Baca berita tanpa iklan. Gabung Kompas.com+

Erick Thohir Berencana Gabungkan 2 BUMN Perikanan, Perinus dan Perindo

Kompas.com - 19/11/2020, 15:45 WIB
Akhdi Martin Pratama,
Ambaranie Nadia Kemala Movanita

Tim Redaksi

JAKARTA, KOMPAS.com - Menteri Badan Usaha Milik Negara (BUMN) berencana menggabungkan PT Perikanan Nusantara (Persero) atau Perinus dengan Perum Perikanan Indonesia atau Perindo.

Sebab, dua perusahaan plat merah tersebit diketahui bergerak dalam bidang yang sama, yakni industri perikanan.

“Untuk perikanan, Perinus dan Perindo ini kita sedang pelajari.

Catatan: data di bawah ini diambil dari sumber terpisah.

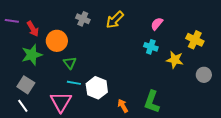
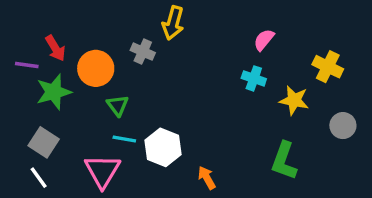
gray cross: (83, 19) -> (143, 52), moved
yellow arrow: (115, 20) -> (173, 23), moved, turned -30
purple line: (12, 21) -> (27, 65), moved
green L-shape: (152, 102) -> (284, 161), moved

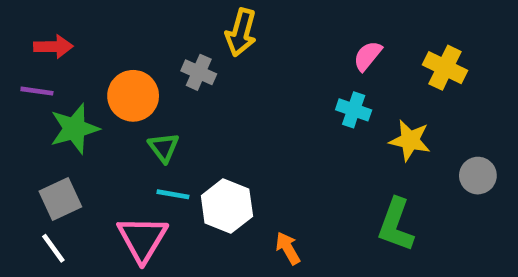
red arrow: (55, 48) -> (53, 47), moved, turned -60
yellow cross: (328, 67) -> (445, 68), moved
gray square: (44, 142) -> (60, 199), turned 32

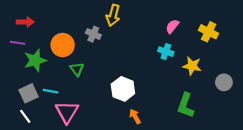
cyan line: (173, 194) -> (50, 91), moved
white hexagon: (227, 206) -> (123, 89), moved

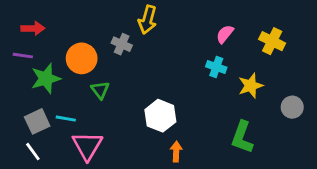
yellow star: (192, 66) -> (251, 86), turned -30
orange arrow: (135, 116) -> (176, 152), turned 32

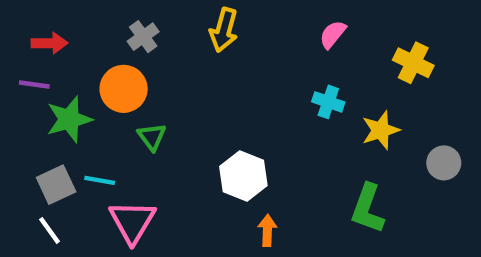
pink semicircle: (225, 34) -> (333, 34), moved
gray cross: (122, 44) -> (143, 37), moved, turned 30

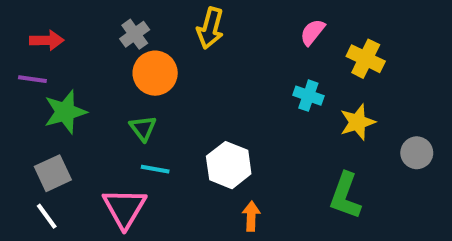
yellow cross: (413, 63) -> (366, 59), moved
orange circle: (124, 89) -> (155, 73), moved
cyan line: (100, 180) -> (155, 169), moved

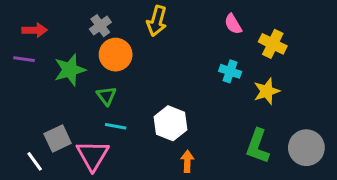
pink semicircle: (313, 32) -> (233, 24), turned -70
green star: (65, 112) -> (70, 70), moved
gray circle: (417, 153) -> (306, 148), moved, size x1.5
gray square: (53, 173) -> (58, 139), moved

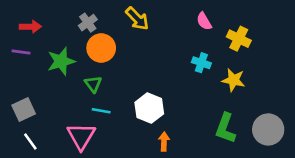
yellow arrow: (157, 21) -> (137, 19), turned -60
yellow star: (267, 91) -> (233, 80), turned 30
gray square: (58, 139) -> (24, 109), moved

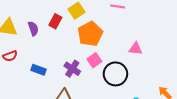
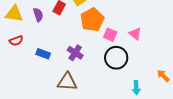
pink triangle: (135, 49) -> (135, 34), turned 32
pink square: (94, 60) -> (110, 35), moved, turned -32

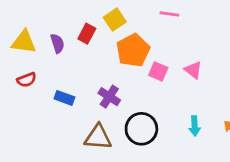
black circle: (116, 58) -> (141, 129), moved
cyan arrow: (136, 88) -> (195, 126), moved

Ngapain kita ada dua perusahaan ikan, ya lebih baik satu saja,” ujar Erick dalam webinar, Kamis (19/11/2020).

Baca juga: Sempat Redup, Kini Harga Bitcoin Tembus Rp 282 Juta, Kok Bisa?

Kendati nantinya digabungkan, kata Erick, perusahaan plat merah yang bergerak di industri perikanan itu tak akan berkompetisi dengan para nelayan.

Diharapkan, perusahaan tersebut nantinya malah membantu para nelayan di Indonesia.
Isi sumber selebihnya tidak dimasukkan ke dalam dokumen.